Data-rich settings provide opportunities to capture key disease-therapy dynamics, which are an important first step. Performing sensitivity analysis on the mathematical model can identify parameters that the outcome is largely insensitive to [58, 59]. These “insensitive parameters” can be fixed, and the “sensitive parameters” estimated by fitting the model to data or from the literature.

Nonlinear mixed effects modeling to fit the model to data gives both population information and a set of parameters for each individual. A new population of individuals can be simulated by sampling ranges of parameter values, given specified probability distributions for selection of the parameter values. Computing optimal control regimens for multiple parameter sets (for either previously-studied or simulated groups of individuals) can yield qualitative recommendations for the intended treatment population. Robust control is an approach to finding regimens that maintain some level of performance over distributions such as parameter ranges [60]. Stochastic optimal control is another method for handling parameter variability, as well as uncertainty [61].

A frequent assumption in pharmacokinetic/pharmacodynamic modeling is that the structure of the equations is the same in animals and humans, and only the parameter values differ. When parameter values in a model are obtained by fitting the model to animal preclinical data, we can use allometric scaling to predict certain corresponding parameter values for a human population (cf. [62]). Alternatively, parameter values can be obtained by directly fitting the model to human clinical data. Optimal control modeling that is tied closely to clinical data includes the work of Swan and Vincent [63], Iliadis and Barbolosi [64], and Zhang et al. [65].

In addition to tying models closely to data, evaluation of a predicted optimal regimen with experimental data is very important. Study outcomes from regimens that are predicted to be optimal should be compared with those from standard regimens. Such evaluation tests whether assumptions in the model, the objective functional, and the parameter estimates, are acceptable and lead to desired outcomes.

Conclusion

The techniques and examples in this article are intended to support mathematical modelers in the biopharma industry in using optimal control to optimize drug regimens. The papers of Swan and Vincent [63], Kirschner et al. [66], Gu and Moore [15], Nanda et al. [53], and Moore et al. [23] provide additional details for applying optimal control to examples like the ones included in this article. The book of Kamien and Schwartz [67] gives a good exposition of problems like these, as well as more complex problems, such as states with delayed differential equations, state inequalities, integral state equations, and stochastic optimal control.

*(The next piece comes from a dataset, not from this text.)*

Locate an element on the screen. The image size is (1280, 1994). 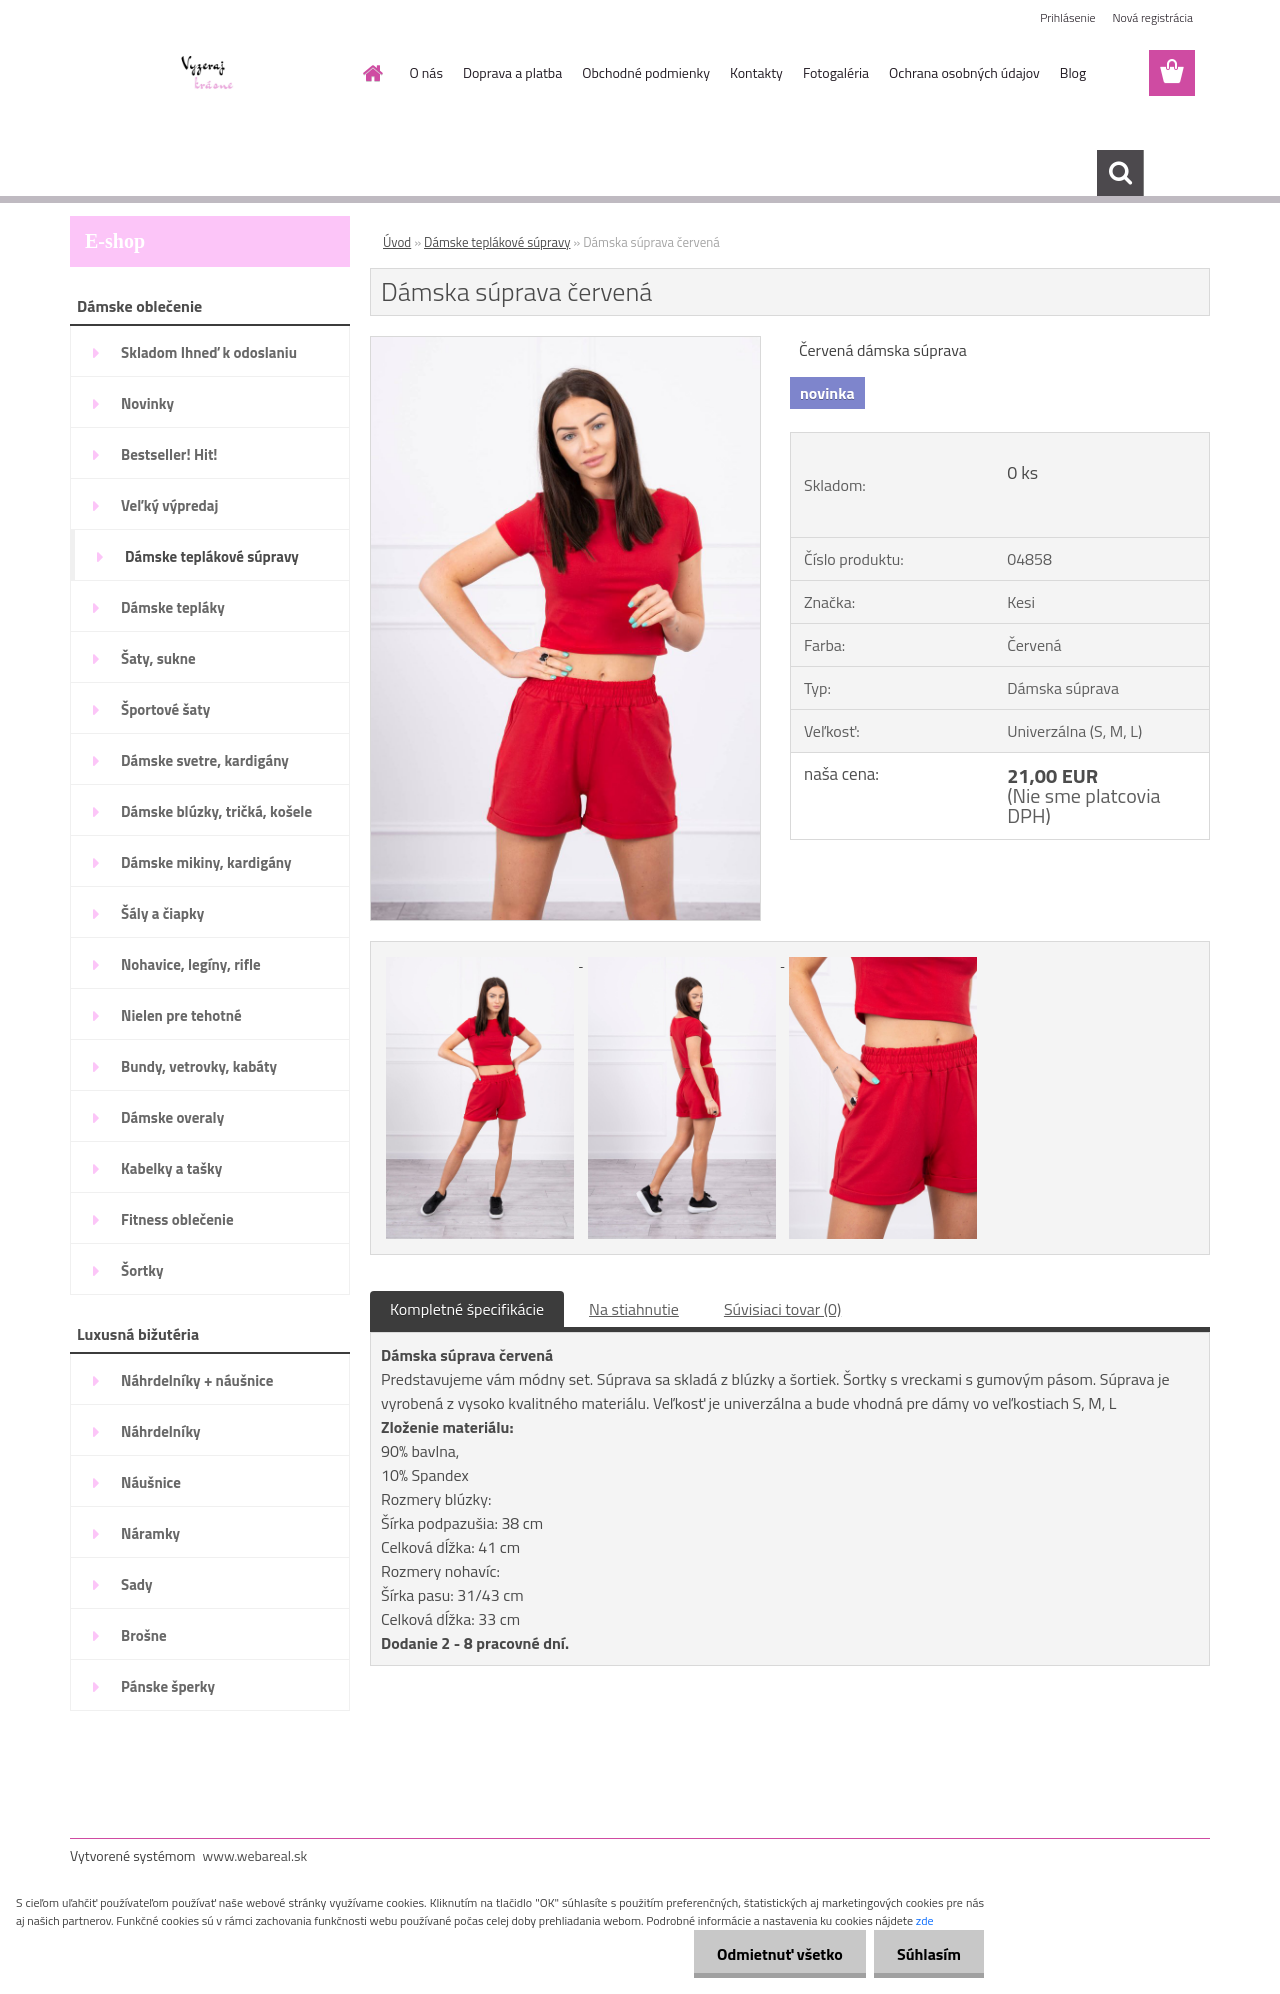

Optimal control has been applied in numerous industries with great success since its mathematical formulation in the 1950s. Its application to predicting optimal drug regimens or strategies dates back to the 1970s. Recently, it has begun to be used within the biopharma industry to help with the selection of combination regimens.

As with any mathematical modeling approach, the quality of the predictions depends on the quality of the models. With mathematical models that are increasingly able to accurately capture the dynamics of certain disease states, there are expanded opportunities to take advantage of the technique. In planning therapeutic regimens for preclinical or clinical use, we can apply optimal control to these models, to predict optimal regimens based on quantitative therapeutic goals. Current availability of software and expertise makes this feasible for use in the biopharma industry. Thus optimal control is yet another well-established modeling technique we can now leverage more broadly to increase drug development successes, and to give patients the chance for more time with their loved ones.